Somos um país que conta?
A sensação de não conseguir contar é terrível. A nação que não conta, não é respeitada como Estado efetivamente democrático ou sociedade minimamente civilizada. A contagem de população aparece como indício do elevado estágio de organização política de um povo. Romanos e chineses já faziam levantamentos populacionais em seus impérios. A palavra “census” vem do latim; quer dizer “conjunto de estatísticas”. Na jovem nação americana, uma das primeiras providências do presidente George Washington foi fazer a “ennumeration” da população residente nas 13 ex-colônias britânicas. Deu, então, 3.929.214 habitantes. Governantes totalitários não gostam de estatísticas porque elas põem a realidade social a nu. Ditadores manipulam a opinião pública com informações falsas, mantendo a imprecisão das bases estatísticas e geográficas do seu país.
Fazer um Censo no Brasil não é tarefa trivial. O último, de natureza agropecuária, visitou, um a um, os cerca de 5 milhões de estabelecimentos rurais do país entre outubro de 2017 e março de 2018. O questionário foi adaptado, mas sem cortes temáticos, de modo a ganhar agilidade em cada entrevista, cujo tempo de duração baixou de mais de duas horas, inicialmente previstas, para cerca de apenas 40 minutos.
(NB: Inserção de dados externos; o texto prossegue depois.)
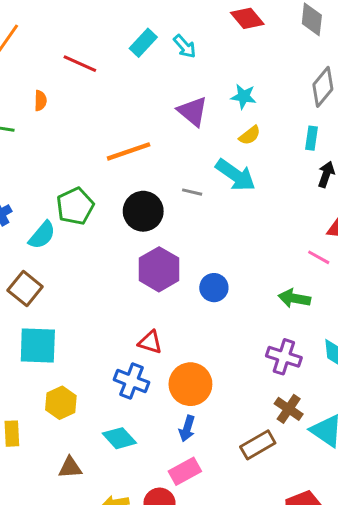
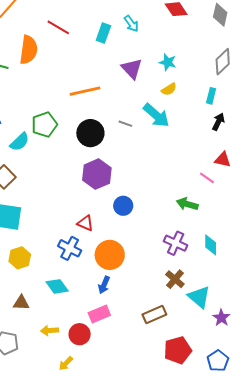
cyan rectangle: (143, 43) -> (103, 33), moved, turned -30
orange semicircle: (40, 101) -> (29, 50), size x2.0
blue circle: (214, 288) -> (123, 206), moved
brown rectangle: (258, 445) -> (154, 314), moved

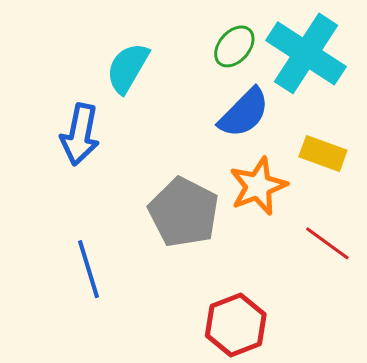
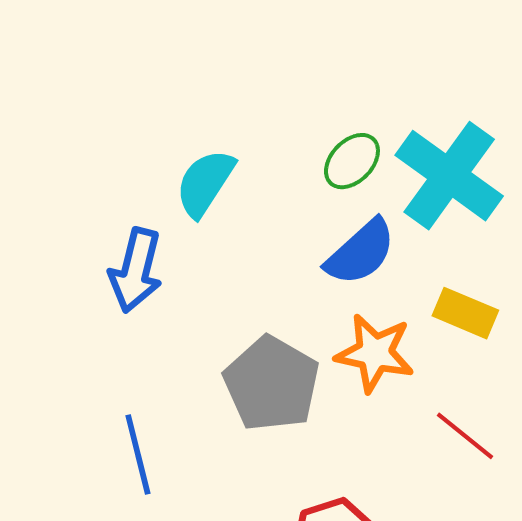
orange star: (258, 186) -> (375, 353), turned 30

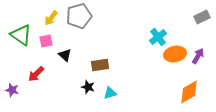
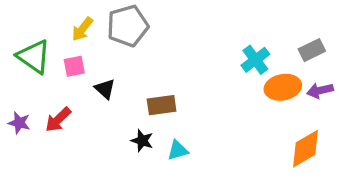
gray rectangle: (202, 17) -> (312, 50), moved
purple arrow: (198, 56) -> (320, 90), turned -133
purple star: (12, 90) -> (19, 123), moved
Com isso, foi conseguida uma economia de cerca de 50% sobre o orçamento inicial de R$1,6 bilhão. Mais do que isso, o Censo Agro 2017 ganhou em termos de precisão no levantamento e pôde ter seus resultados básicos divulgados poucos meses após realizado. O IBGE é uma referência internacional em matéria de Censos. A coleta, transmissão eletrônica e processamento das informações requer tecnologia de ponta e mapeamento preciso do espaço físico a ser recenseado. Pensem em visitar uma área rural às margens de um rio amazônico ou na fralda de uma montanha da Mantiqueira. Não é simples, e pode gerar um absoluto caos, se o levantamento for mal conduzido. O treino dos colaboradores de um Censo também é imperativo. Ter os equipamentos adequados para ir a campo é essencial e, depois, ter as centrais de computação compatíveis com a tarefa gigantesca.
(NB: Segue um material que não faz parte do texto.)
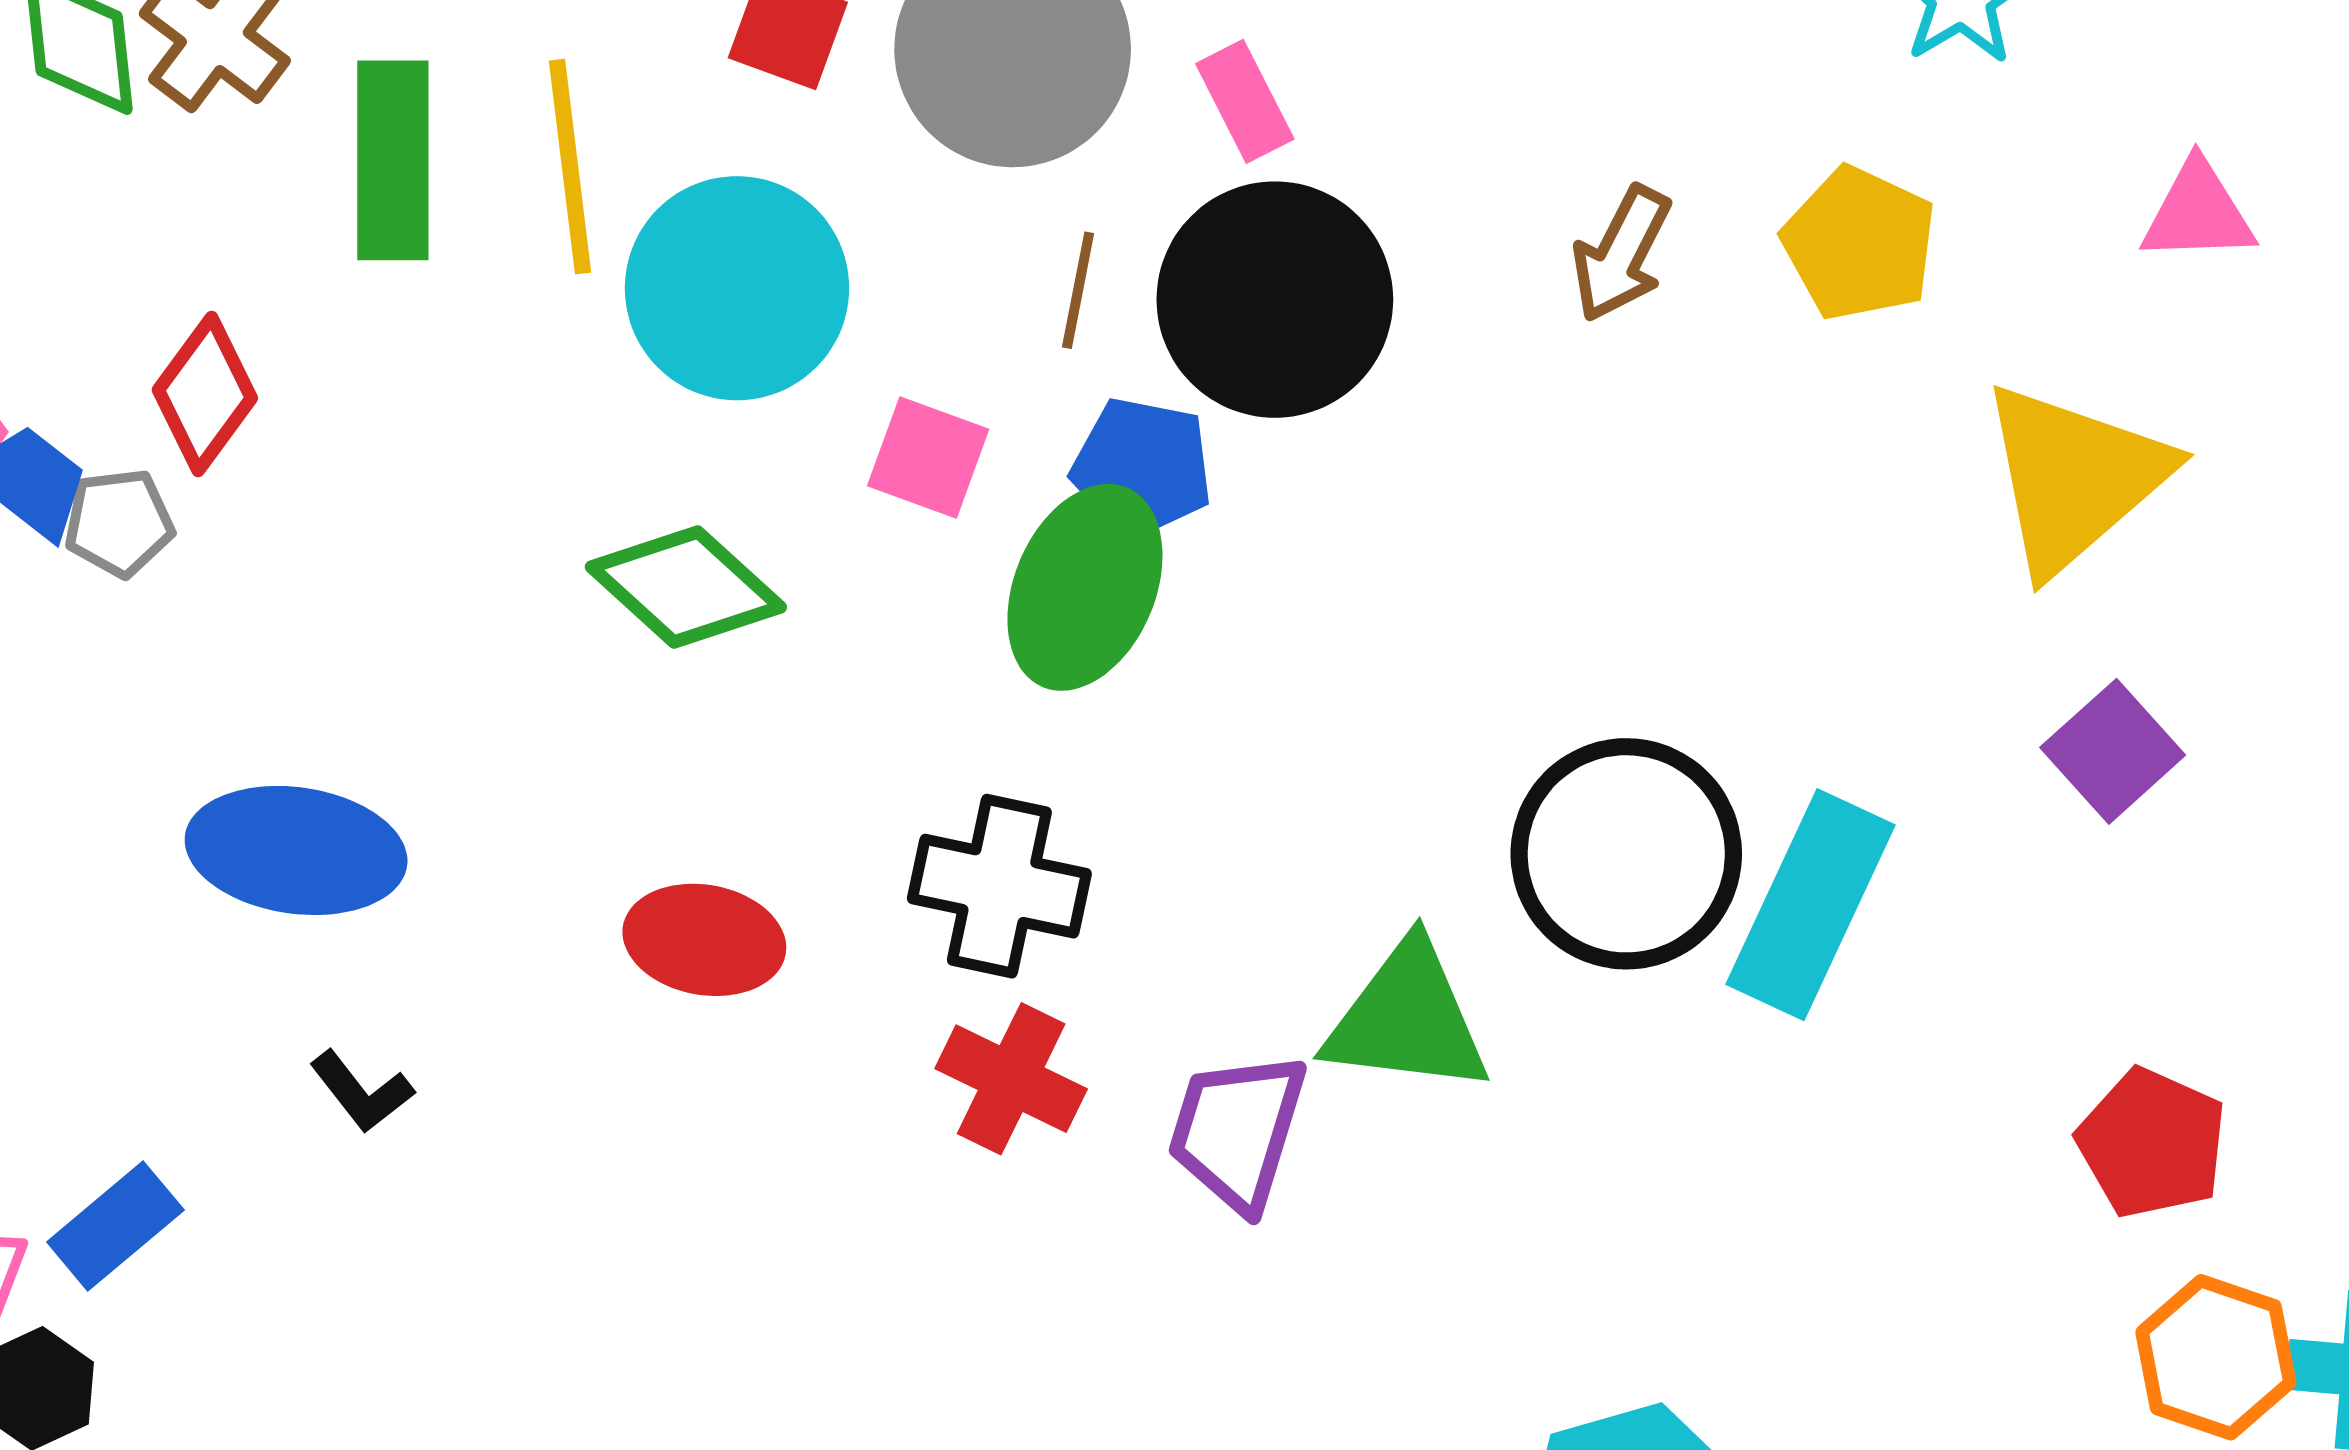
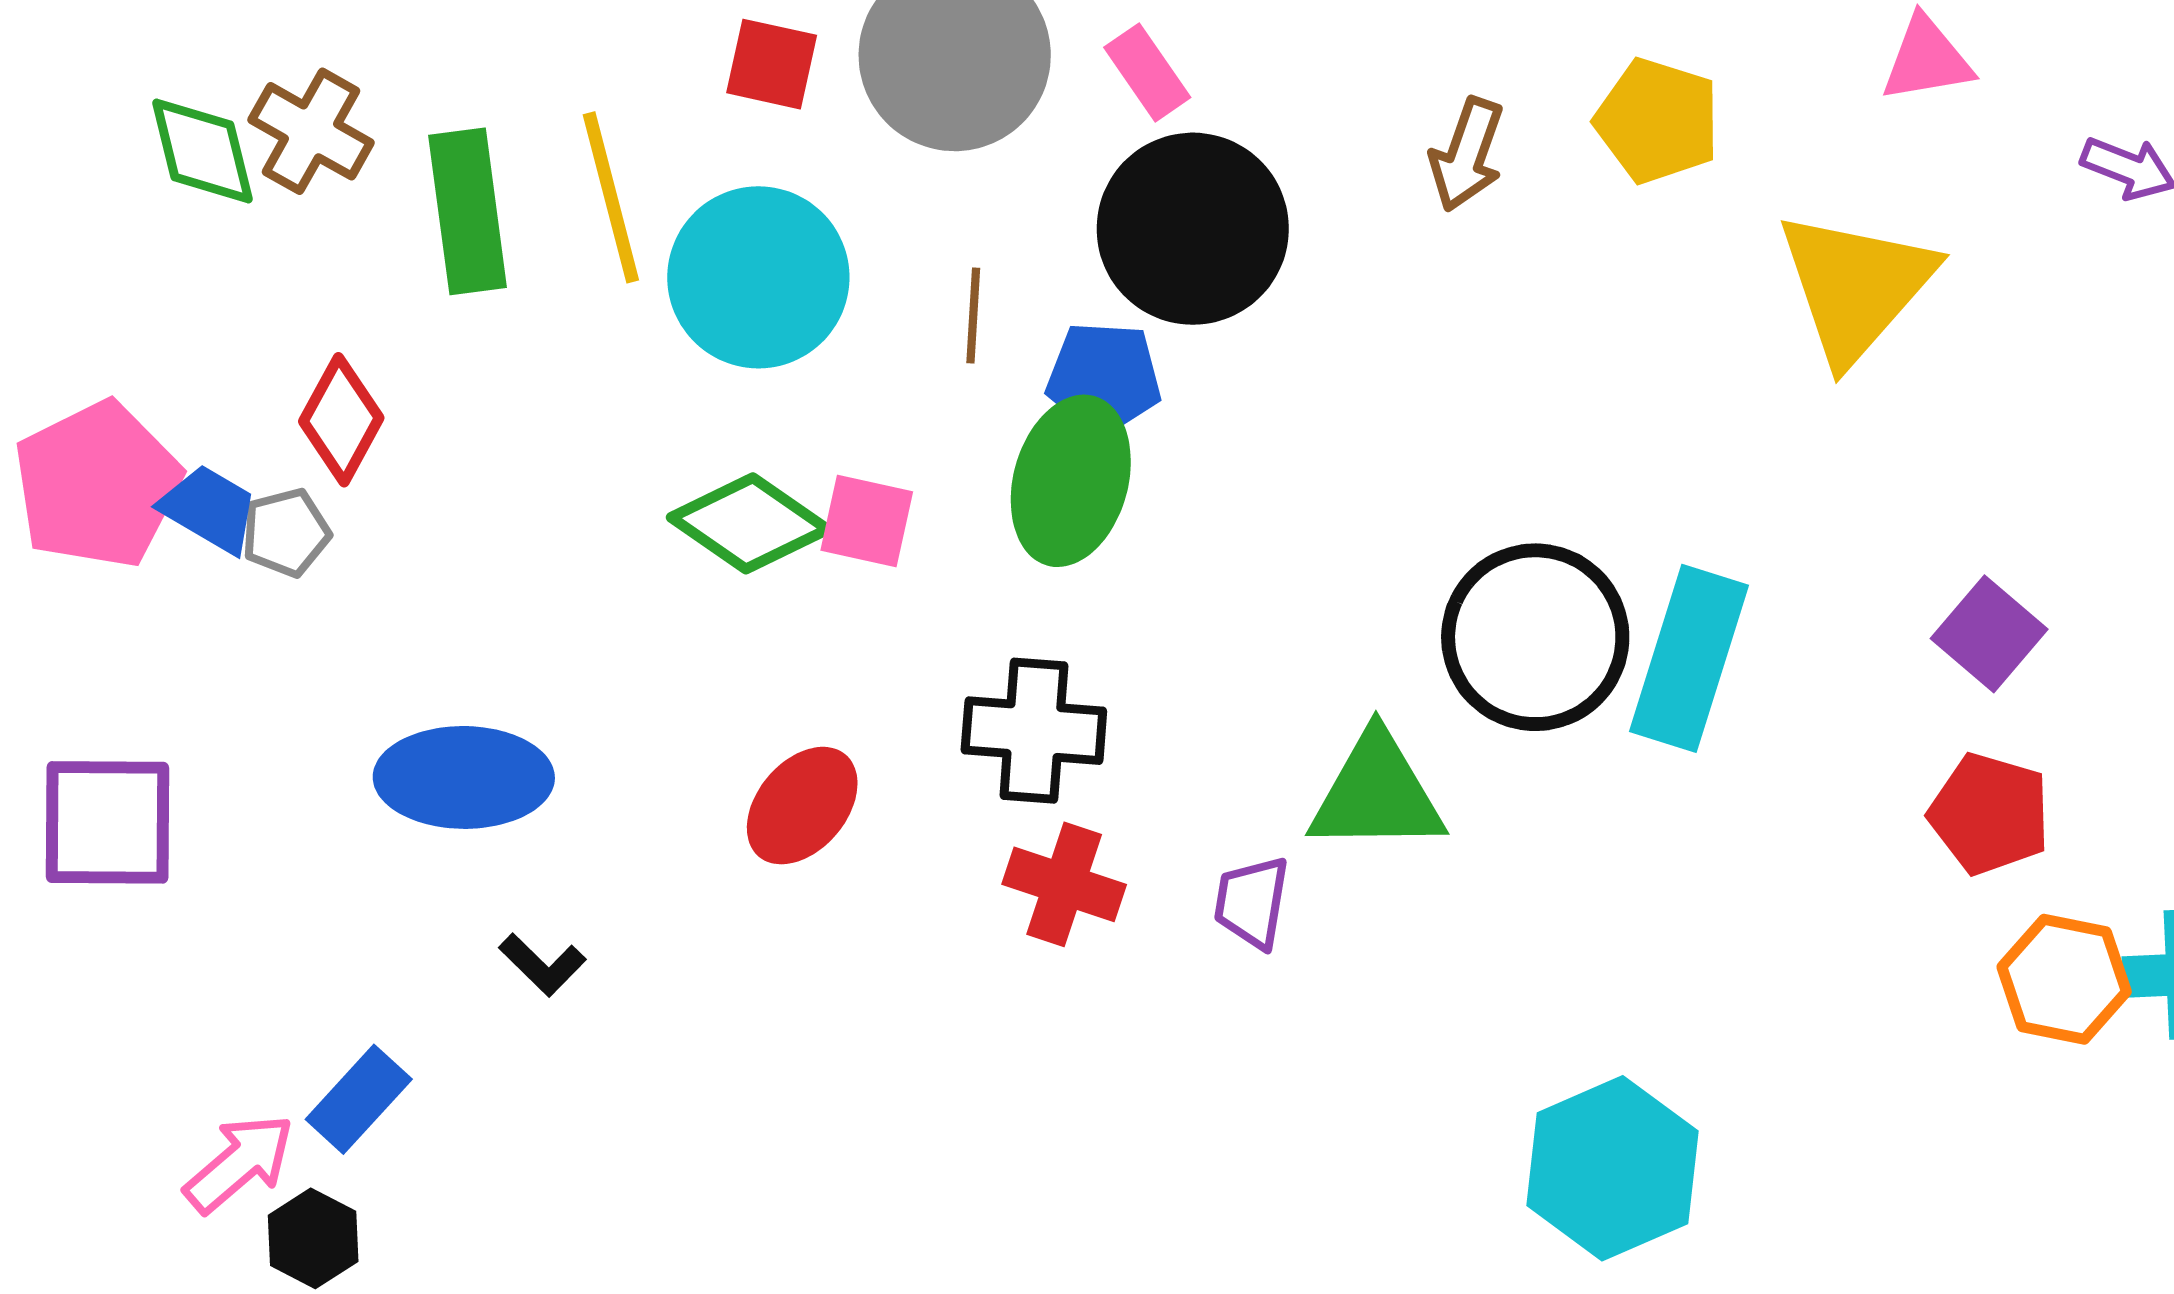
brown line: (1078, 290) -> (973, 316), moved
pink square: (928, 457) -> (867, 521), moved
purple square: (2113, 751) -> (1989, 634), moved
red ellipse: (704, 940) -> (802, 806), turned -52
purple trapezoid: (1237, 1131) -> (1252, 902), size x0.7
Censo Populacional de 2020 é a próxima grande tarefa do Instituto criado por Mario Teixeira de Freitas, um baiano iluminado que convenceu Getúlio Vargas a fundar o IBGE em 1936. Desde então, este órgão impecável da administração federal tem prestado relevantes serviços de levantamento da nossa realidade, como produção nacional, inflação, emprego e renda, desemprego, saúde, educação, inovação, domicílios, saneamento, orçamento doméstico, pontos geográficos detalhados, altitudes de grande precisão, meio ambiente, gestão municipal, violência etc, sem cujos dados seríamos ainda mais prisioneiros do tremendo besteirol espalhado diariamente por burros falantes pelo país afora.
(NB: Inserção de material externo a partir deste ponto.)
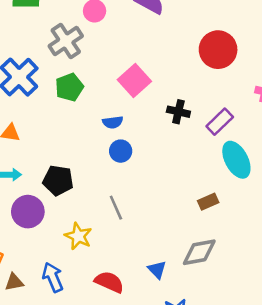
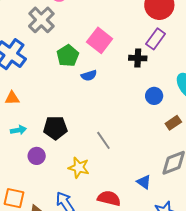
green pentagon: (69, 87) -> (68, 56), moved
purple rectangle: (220, 122) -> (156, 39), moved
blue circle: (121, 151) -> (154, 96), moved
purple circle: (28, 212) -> (37, 156), size x0.7

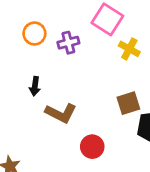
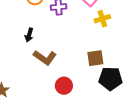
yellow cross: (129, 49) -> (102, 19), turned 35

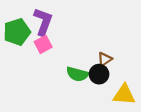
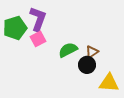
green semicircle: (77, 74) -> (68, 50), moved, turned 138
A atual equipe econômica falou por falar ao “exigir” que o próximo Censo 2020 seja mais econômico e trivial. Falou sem antes estudar nem refletir, como em geral acontece neste nosso país da absoluta improvisação. O Censo Agro de 2017, percorrendo o imenso território do país, após toda a economia realizada, custou R$800 milhões. O Censo populacional de 2020 será uma tarefa cerca de 8 vezes maior. Pela proporção, deveria custar uns R$6,4 bi. Mas só custará de metade a um terço disso. Serão visitados cerca de 70 milhões de domicílios, com dois questionários, um mais curto, para todos responderem, e outro, mais longo, para uma amostra de respondentes. Pensemos nas dificuldades práticas de acessar os mocambos, as favelas, as palafitas de beira de rio, as aldeias. Pensemos em comunidades remotas e em locais violentos ou de difícil acesso em grandes cidades. É bem diferente de fazer o Censo na Holanda ou na Dinamarca, países frequentemente citados por quem não entende nada do assunto, mas querendo desmerecer o Brasil como um desses países que ainda não evoluíram até o estágio de produção estatística “mais inteligente”. A estatística produzida hoje no país está entre as mais baratas, confiáveis e úteis do mundo, graças à alta qualidade técnica e dedicação extrema dos servidores do IBGE. O Censo 2020 nos EUA custará aos seus contribuintes cerca de 50 dólares por habitante enquanto, aqui, não chegará a 5 dólares por pessoa. O nosso IBGE sabe trabalhar ou não?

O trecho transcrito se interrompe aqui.